What has driven performance in 2QFY10?
  • HT Media posted a 4% YoY growth in topline during 2QFY10 on the back of a 28% increase in circulation revenues due to higher cover prices. The topline also includes Rs 98 m from the merger of the radio business. Advertising revenues have posted a marginal decline during the quarter.

  • HT Media’s operating margin grew from 12% in 2QFY09 to 19% during the quarter on the back of lower raw material costs, which declined by 8% (as a percentage of sales). This was on the back of declining newsprint costs as high cost inventory was used up.
    Cost break-up
    (Rs m) 2QFY09 2QFY10 Change
    Raw materials 1,463 1,230 -16.0%
    % sales 43.8% 35.3%  
    Staff cost 496 549 10.8%
    % sales 14.8% 15.8%  
    Advertising & sales promotion 318 316 -0.5%
    % sales 9.5% 9.1%  
    Other expenditure 666 730 9.5%
    % sales 19.9% 21.0%  
    Total cost 2,625 2,508 -4.5%
    % sales 88.1% 81.1%  

  • The exceptional items is on account of provision for diminution in the value of long-term investments.

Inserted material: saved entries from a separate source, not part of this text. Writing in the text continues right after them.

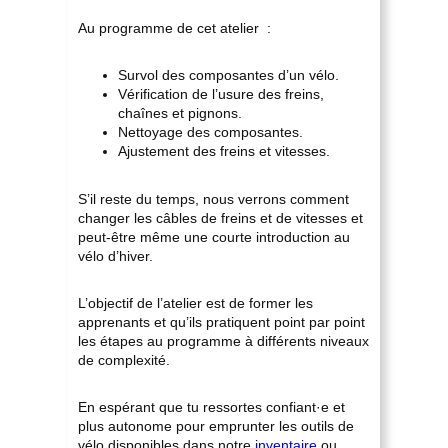
Au programme de cet atelier :
Survol des composantes d’un vélo.
Vérification de l’usure des freins,
chaînes et pignons.
Nettoyage des composantes.
Ajustement des freins et vitesses.
S’il reste du temps, nous verrons comment
changer les câbles de freins et de vitesses et
peut-être même une courte introduction au
vélo d’hiver.
L’objectif de l’atelier est de former les
apprenants et qu’ils pratiquent point par point
les étapes au programme à différents niveaux
de complexité.
En espérant que tu ressortes confiant·e et
plus autonome pour emprunter les outils de
vélo disponibles dans notre
inventaire
ou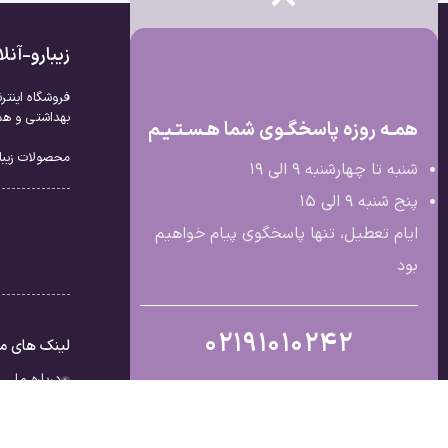
زیبارو-آن
فروشگاه اینتر
بهداشتی و همچ
همـه روزه پاسخگـوی شما هـسـتـیـم
محصولات زیبار
شنبه تا چهارشنبه 9 الی ۱۹
پنج شنبه 9 الی ۱۵
ایام تعطیل، تنها پاسخگوی پیام خواهیم
بود
02191010242
لینک های م
درباره ما
تماس با ما
قوانین و مق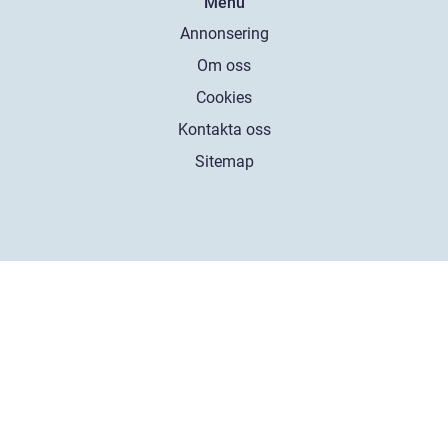
Menu
Annonsering
Om oss
Cookies
Kontakta oss
Sitemap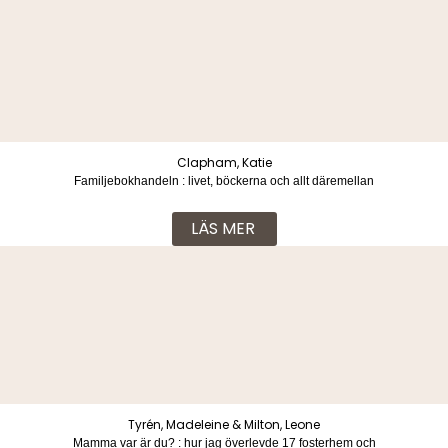
Clapham, Katie
Familjebokhandeln : livet, böckerna och allt däremellan
LÄS MER
Tyrén, Madeleine & Milton, Leone
Mamma var är du? : hur jag överlevde 17 fosterhem och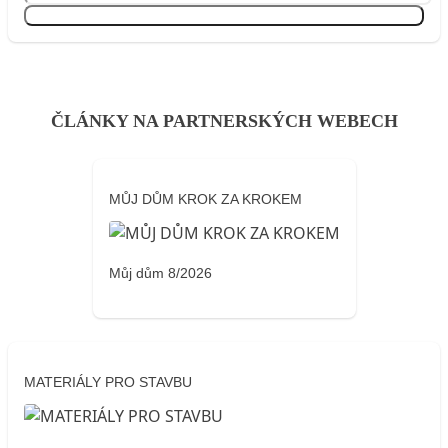
Přihlásit se
ČLÁNKY NA PARTNERSKÝCH WEBECH
MŮJ DŮM KROK ZA KROKEM
Můj dům 8/2026
MATERIÁLY PRO STAVBU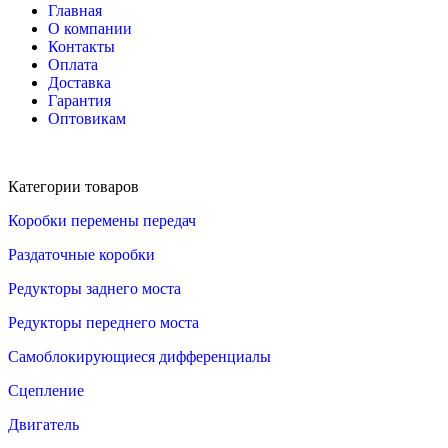
Главная
О компании
Контакты
Оплата
Доставка
Гарантия
Оптовикам
Категории товаров
Коробки перемены передач
Раздаточные коробки
Редукторы заднего моста
Редукторы переднего моста
Самоблокирующиеся дифференциалы
Сцепление
Двигатель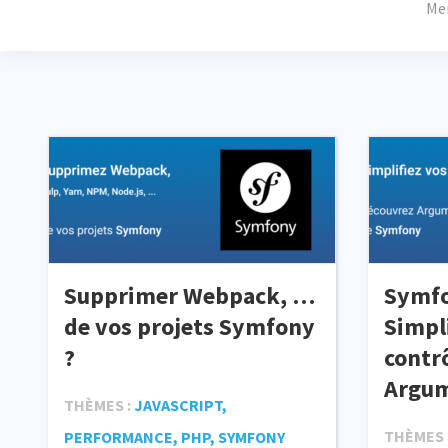
Mer
Supprimer Webpack, …
Symfo
de vos projets Symfony
Simpl
?
contr
Argum
THÈMES :
JAVASCRIPT,
THÈMES 
PERFORMANCE, PHP, SYMFONY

  • HT Media witnessed strong growth from its Hindi segment with revenues from ‘Hindustan’ grow ing by 23% with an EBITDA margin of 20%. The company is continuing its expansion plans with the commissioning of new printing facilities at Bareilly, Uttar Pradesh.

  • HT Media expects its business publication ‘Mint’ to become profitable in 2QFY11. As of now, it is focusing more on building the brand rather than profitability. The company’s radio business witnessed some stability as it figured in the top 3 players in Delhi and Bengaluru. The number of users registered on ‘Shine.com’, the job portal by the company through a wholly owned subsidiary Firefly e-Ventures, has crossed the 3 m mark. During the quarter, the company has launched its mobile marketing and advertising services through a wholly owned subsidiary in collaboration with Velti Plc.

  • The company had a net debt of Rs 989 m as on 30th September, 2009.

What to expect?
HT Media has invested around Rs 1.5 bn in its Mumbai press inorder to increase its presence in the Mumbai markets. It has capex plans of Rs 1.25 bn for the fiscal, out of which about Rs 400 m will go towards the Burda joint venture. The company expects to break even on the radio segment by the end of FY10, while EBITDA level losses in the internet business are expected to be around Rs 480 m.

At the current share price of Rs 125, the company is trading at 31 times it trailing 12 months earnings. While the company has good growth prospects, we believe the stock is richly valued at this juncture.